Up to half of that total should be provided by taxpayers, with the rest coming from the private sector. The contribution from the EU's state coffers should range from 2 to 15 billion euros, according to figures that have yet to be finalized.
Last-minute negotiations within the commission were under way Wednesday ahead of the unveiling of the proposal by the bloc's environment commissioner, Stavros Dimas.
The amount the EU could offer is left vague because there is, as yet, no agreement either within the bloc or in the international community on exactly how to calculate the sum each country should pay to help fight global warming.
The commission proposal 'has of course to be evaluated and discussed with other EU members,' said Reinfeldt, whose job it will be to lead those discussions.
Kim Carstensen of the WWF pressure group, welcomed the 100- billion-euro figure.
'Our own estimate of what is needed is 160 billion dollars. It depends on the exchange rate of course, but the EU figure is in the right order of magnitude,' Carstensen told the German Press Agency dpa.
While welcoming the fact that the EU had finally set an overall figure, Greenpeace expert Mark Breddy said the commission's latest proposals 'appear to have been watered down'.
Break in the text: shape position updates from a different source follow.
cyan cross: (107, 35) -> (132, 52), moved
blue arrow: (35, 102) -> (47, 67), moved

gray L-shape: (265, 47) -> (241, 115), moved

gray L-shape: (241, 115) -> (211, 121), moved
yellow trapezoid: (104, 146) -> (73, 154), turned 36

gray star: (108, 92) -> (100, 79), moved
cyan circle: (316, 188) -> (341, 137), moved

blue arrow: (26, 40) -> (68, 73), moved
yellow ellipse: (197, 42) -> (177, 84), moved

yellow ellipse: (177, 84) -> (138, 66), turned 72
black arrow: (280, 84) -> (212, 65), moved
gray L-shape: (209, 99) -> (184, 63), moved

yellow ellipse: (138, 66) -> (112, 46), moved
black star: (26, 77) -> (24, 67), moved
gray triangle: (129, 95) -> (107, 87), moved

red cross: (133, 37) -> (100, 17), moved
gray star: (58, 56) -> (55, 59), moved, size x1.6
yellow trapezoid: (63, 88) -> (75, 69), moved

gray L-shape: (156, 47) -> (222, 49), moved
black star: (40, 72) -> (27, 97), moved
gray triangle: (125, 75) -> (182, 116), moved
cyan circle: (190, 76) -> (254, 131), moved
Breddy also complained that the EU's latest draft meant developing nations would end up paying too much.
'The EU expects them to pay for costs that have been caused by industrialized countries,' Breddy told dpa.
Rich and poor nations have traded recriminations over the key question of how much money developed countries should contribute to developing nations such as China and India to help them adapt to and limit global warming.
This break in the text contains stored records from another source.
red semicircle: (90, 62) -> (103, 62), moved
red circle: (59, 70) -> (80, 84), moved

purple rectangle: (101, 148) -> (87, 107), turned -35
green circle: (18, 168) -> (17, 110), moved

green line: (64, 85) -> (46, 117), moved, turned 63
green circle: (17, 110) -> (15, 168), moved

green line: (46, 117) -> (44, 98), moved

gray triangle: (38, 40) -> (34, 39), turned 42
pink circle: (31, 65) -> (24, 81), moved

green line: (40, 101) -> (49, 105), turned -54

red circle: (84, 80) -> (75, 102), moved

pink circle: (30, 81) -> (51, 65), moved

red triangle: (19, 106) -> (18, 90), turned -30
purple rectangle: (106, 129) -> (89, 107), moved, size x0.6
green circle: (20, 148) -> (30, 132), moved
The Financial Times newspaper Wednesday quoted British Foreign Secretary David Miliband as saying there was a 'real danger' that the United Nations climate change negotiations in Copenhagen in December would 'not reach a positive outcome.'
'There is an equal danger that in the run-up to Copenhagen people don't wake up to the danger of failure until it's too late,' Miliband was quoted as saying.
The host of the Copenhagen talks, Danish Climate and Energy Minister Connie Hedegaard, has also expressed concern about the slow pace of negotiations.
'Negotiations in Copenhagen are precisely three months away. We need to speed up if we are to use the historic momentum and deliver on the Copenhagen deadline that the world set in 2007 in Bali,' Hedegaard said in a statement Tuesday.
Danish negotiators have been touring European capitals in a bid to convince them to make their commitments public. But several European governments have complained that publishing the figures too soon would play into the hands of China and India.
At a Group of Eight (G8) summit in L'Aquila in June, the world's most powerful nations vowed to do their utmost to prevent global average temperatures from rising above 2 degrees Celsius. Scientists say a higher increase would have disastrous consequences on the planet's ecosystem.
EU member states have already agreed to cut their own emissions by a fifth below their 1990 levels by 2020, but they have yet to agree on how to share the global burden of fighting climate change.
The 27-member bloc is currently working on a compromise based on how rich they are and how much they pollute.